Page images and extracted text
===
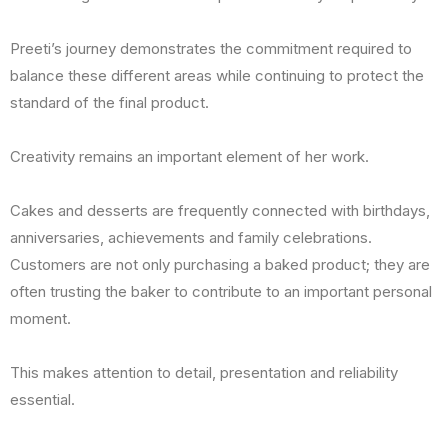
Preeti’s journey demonstrates the commitment required to
balance these different areas while continuing to protect the
standard of the final product.
Creativity remains an important element of her work.
Cakes and desserts are frequently connected with birthdays,
anniversaries, achievements and family celebrations.
Customers are not only purchasing a baked product; they are
often trusting the baker to contribute to an important personal
moment.
This makes attention to detail, presentation and reliability
essential.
===
• **Exercise objective**
Set down exactly the lines running from the beginning of the entries above to the line that contains "anniversaries, achievements and", including both, and leave out pictures.

• **Answer box**
Preeti’s journey demonstrates the commitment required to
balance these different areas while continuing to protect the
standard of the final product.
Creativity remains an important element of her work.
Cakes and desserts are frequently connected with birthdays,
anniversaries, achievements and family celebrations.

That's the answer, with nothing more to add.